It is surprising to me that leaders of conventional gay rights movements don’t make this point more often. Attempts to strengthen legal filial responsibility could make gay marriage arguments more credible, and critical. Perhaps filial responsibility could make gay marriage more divisive, too, by adding to the notion that conventional marriage and biological parentage should be a prerequisite for social legitimacy. Filial responsibility could also strengthen “moralistic” arguments (common with sources like the Catholic Church) for universal or single payer health care—even if this seems like a paradox. 

 

One practical way a childless adult could give himself some protection from being pushed around by this kind of responsibility could be the old staple: buy a house, big enough for elderly parents to move into. It does mean more debt. But many states have homestead exemptions that might protect the homeowner from future filial responsibility claims, and the measure could keep parents out of nursing homes and assisted living. Furthermore, it helps keep the single adult in control. The practical reality is that filial responsibility could have a major impact on how a single adult can live and what he (or she) can do about his own life with very fundamental choices and directions. It is surprising that both the GLBT and conservative lobbies often miss this entire area.

 

The upcoming debate over filial responsibility as a subset of family responsibility bears a curious parallel to the health care debate. It seems that you can’t let people opt out. But let’s follow it through. There is already talk that young adults should be pressured their own long term care insurance and that it could be made easier to use pre-tax dollars to purchase this. We could augment this concept with pre-tax filial responsibility accounts,[28] which could even be set up (by public policy changes) to be partially matchable by employers. An individual would be required to maintain these based on his or her income and assets, and could be relieved of the responsibility (at least in part) upon having or adopting children (in a legal marriage – and that would certainly sharpen the debate over gay marriage and gay adoption!).  The contribution level requirements would not be affected by the life spans of parents (otherwise respect for life would be de-incentivized). Upon reaching a certain age (like full retirement age) an individual could withdraw what remained from the contributions (like an IRA).  One issue that such a policy change would address is falling birthrates and longer life spans – demographics. It would make a policy statement that everyone shares in filial responsibility, that it is a mandatory obligation of citizenship. There is a risk that such a change would resurface tribal thinking, as it would force everyone, whether or not he or she has children, to place a certain competitive emphasis on “protecting” his own blood—a development that many people seem to want, even though it could undermine fairness and objectivity. It does sound anti-libertarian and interventionist in terms of social engineering, but it would focus public debate where it needs to be. It defines filial responsibility as an individual responsibility metric and therefore is intrinsically objective and individualistic, and leaves the emotional carapace that shields many families from intellectual cogitation of the responsibilities intact, and variable among different families. (GLBT men sometimes feel less emotional affiliation for blood relationships because there is less motivational link through sexuality.) It seems inevitable that such a “modest proposal” will be made in Congress, and it probably needs to be.[29] [30] [31][32]  [33] [34]  

 

 

 

©Copyright 2005 by Bill Boushka  (Aug. 11, 2005); All rights reserved subject to fair use

 

 

Go to blogspot link on feedback from NCFR; Go to blogspot link on Pension Protection Act of 2006 (story in SHRM HR Magazine); Go to blogspot link on filial responsibility. Here is blogspot link on remote caregiving with video and webcams.

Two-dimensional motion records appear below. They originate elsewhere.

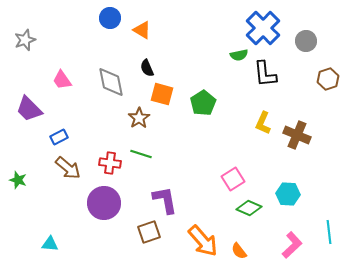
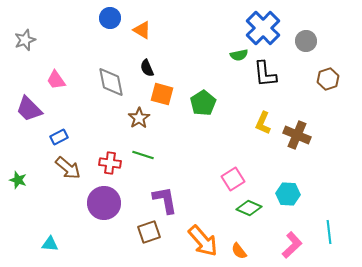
pink trapezoid: moved 6 px left
green line: moved 2 px right, 1 px down
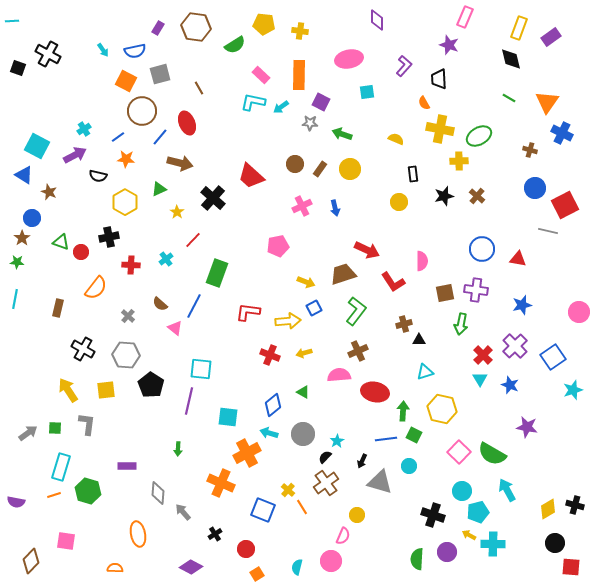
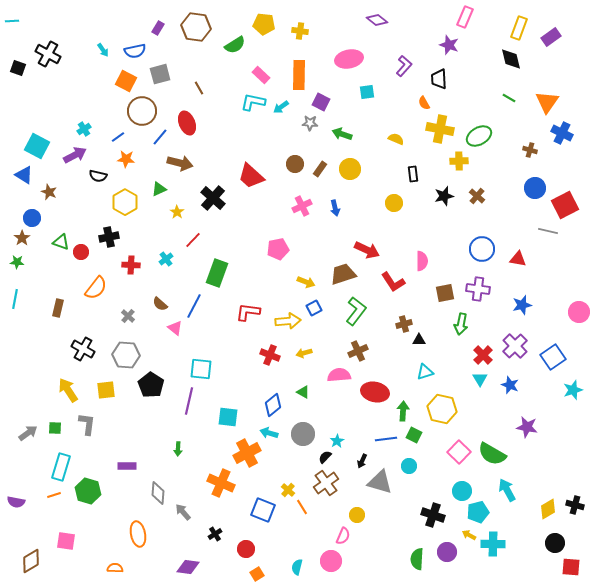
purple diamond at (377, 20): rotated 50 degrees counterclockwise
yellow circle at (399, 202): moved 5 px left, 1 px down
pink pentagon at (278, 246): moved 3 px down
purple cross at (476, 290): moved 2 px right, 1 px up
brown diamond at (31, 561): rotated 15 degrees clockwise
purple diamond at (191, 567): moved 3 px left; rotated 20 degrees counterclockwise
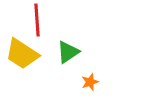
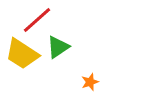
red line: rotated 52 degrees clockwise
green triangle: moved 10 px left, 5 px up
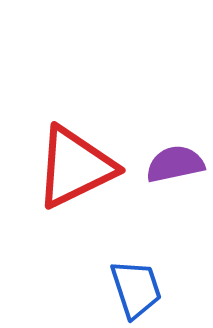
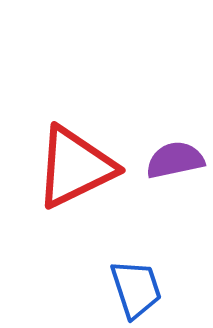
purple semicircle: moved 4 px up
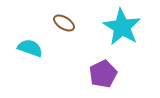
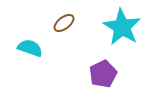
brown ellipse: rotated 70 degrees counterclockwise
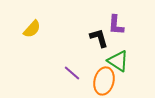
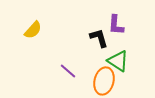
yellow semicircle: moved 1 px right, 1 px down
purple line: moved 4 px left, 2 px up
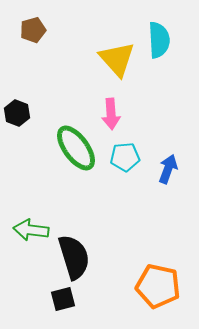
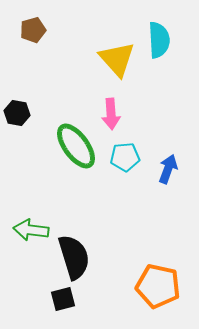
black hexagon: rotated 10 degrees counterclockwise
green ellipse: moved 2 px up
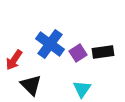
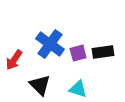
purple square: rotated 18 degrees clockwise
black triangle: moved 9 px right
cyan triangle: moved 4 px left; rotated 48 degrees counterclockwise
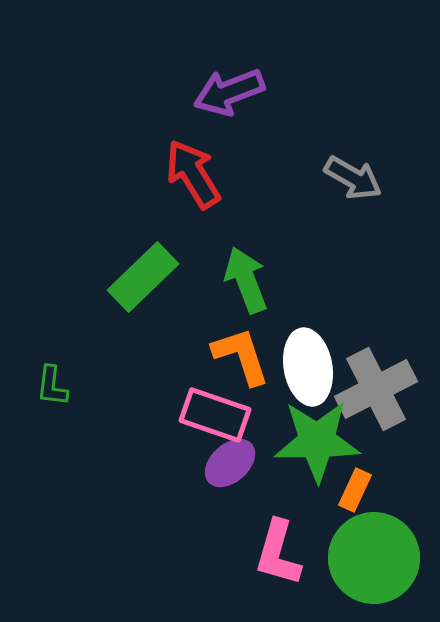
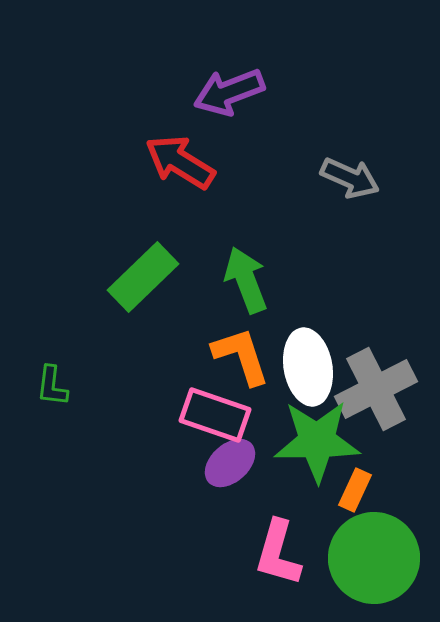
red arrow: moved 13 px left, 12 px up; rotated 26 degrees counterclockwise
gray arrow: moved 3 px left; rotated 6 degrees counterclockwise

Go to “Brother’s Keepers” laws editorials on freedom; liberty; whether marriage is above love

Go to “Pay Your Dues” editorial

Go to “Gay Marriage” editorial

Go to health care editorial

Go to Controversial Issues Page

Go to July 2007 blogger entry;  subsequent entry on Virginia filial responsibility laws:

Letter to Congressman Moran (D-VA) on this issue

Comment from a reader (near bottom of page).

Return to home page

 

 

 

 

 

 

 

 

 

 

 

 

 

 

 

 

 

 

 



[1] Matthew Pakula, “The Legal Responsibility of Adult Children to Care for Indigent Parents,” Nactional Center for Policy Analysis, July 12, 2005: http://www.ncpa.org/pub/ba/ba521/  or http://www.ncpa.org/pub/ba/ba521/ba521.pdf

[2] Chris Kirkman, “It’s Time to Talk: Together, Adult Children and Aging Parents Should Plan for the Road Ahead,” The Washington Post, Business Section, F1, Dec. 10, 2006. The article does not directly mention filial responsibility laws, but it does go into long term care in detail. The article is here.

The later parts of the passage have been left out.